J’en avais marre. A peine cette phrase sortie de la bouche de Vlad, j’entendis de nouveau un concert de ricanements de la part de mes compagnons roumains. Cela risquait de devenir vexant à la fin.
— Je ne vois pas le rapport avec le Primo et encore moins avec le Secundo, fis-je remarquer. Il y a une rupture logique dans votre argumentaire, les amis.
— C’est que tu es encore plus con que je le croyais, dit une voix dans mon dos.
Je me retournai. Irina se tenait devant moi, plus géante que jamais, avec des jambes à n’en plus finir, telle la mante religieuse prête à dévorer son amant du soir.

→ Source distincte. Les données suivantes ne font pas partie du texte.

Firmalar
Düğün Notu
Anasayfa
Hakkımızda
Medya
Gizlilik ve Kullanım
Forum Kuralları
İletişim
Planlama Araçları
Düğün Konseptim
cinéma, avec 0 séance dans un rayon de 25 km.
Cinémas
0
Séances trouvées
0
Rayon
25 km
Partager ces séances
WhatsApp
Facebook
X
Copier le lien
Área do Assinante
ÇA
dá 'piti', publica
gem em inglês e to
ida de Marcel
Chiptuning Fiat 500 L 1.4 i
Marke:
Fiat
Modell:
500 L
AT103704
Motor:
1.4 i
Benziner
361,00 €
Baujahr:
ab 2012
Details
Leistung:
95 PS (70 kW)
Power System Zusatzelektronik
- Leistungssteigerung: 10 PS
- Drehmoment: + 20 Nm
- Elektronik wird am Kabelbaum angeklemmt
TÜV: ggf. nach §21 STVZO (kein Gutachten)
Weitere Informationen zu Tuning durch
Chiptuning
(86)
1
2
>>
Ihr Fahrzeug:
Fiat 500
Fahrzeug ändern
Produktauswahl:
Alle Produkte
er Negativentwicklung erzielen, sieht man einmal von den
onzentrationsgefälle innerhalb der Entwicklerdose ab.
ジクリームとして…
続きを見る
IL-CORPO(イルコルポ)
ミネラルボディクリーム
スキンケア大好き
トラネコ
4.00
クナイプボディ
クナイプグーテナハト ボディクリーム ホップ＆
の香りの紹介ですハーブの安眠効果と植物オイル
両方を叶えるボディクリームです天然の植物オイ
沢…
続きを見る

— Ah non, pas toi Irina. Ne me dis pas que tu es copine avec le Diable !
— Je suis Lilith, abruti.
— Et moi je suis Adam !
— Bien essayé, Don ! Tu n’es qu’un petit détective privé en train de patauger dans une sombre histoire de lettres de menaces, quelque part en Transylvanie, perdu dans une clinique de chirurgie esthétique tenue par un de mes anciens amours.
— J’en étais sûr ! Je l’avais senti.
— Je vais devoir résoudre cette affaire seule ?
— Non, j’y suis presque ! Donne-moi un indice et on fera cinquante-cinquante.
— D’accord ! Accroche tes neurones du haut et laisse tomber ceux du bas. Si je suis Lilith et qu’un succube a tenté de te détourner de l’enquête, qui est le coupable ?
Je n’aimais pas les casse-têtes chinois ni les puzzles mais au jeu de l’intrus j’étais un as. Le meilleur de ma promotion dans la police nationale, avant que je ne me fasse virer pour des broutilles. Je pris mes dix doigts et j’énumérai les conditions énoncées précédemment par Vlad et Dracula.
ENQUETE + SUCCUBE – LILITH = COUPABLE s’afficha en gras et en lettres capitales rouges dans mon esprit.
J’avais résolu l’enquête et je pouvais revenir dans ma réalité. Irina tapa dans ses mains et le paysage se mit à fondre, avec ses montagnes, son horizon et mes deux compagnons d’infortune.

J’ouvris les yeux et je vis Irina, redevenue totalement humaine, dans un décor que je connaissais bien. Mon quizz était encore sur mes genoux et mon crayon trainait sur le sol.
— C’est le Diable le coupable, Irina ! C’est lui qui veut foutre le bordel chez Grigor le soir d’Halloween. J’ai trouvé ! Je suis trop fort !
Irina ne se posa pas de questions : elle me souleva et me porta sur son dos jusqu’à la douche où elle me posa tout habillé, puis elle fit couler l’eau froide et elle me maintint une bonne demi-heure sous une cascade glacée.
— Don, c’est la dernière fois que je t’offre de la vodka transylvanienne le soir d’Halloween, rugit-elle entre deux paires de claques.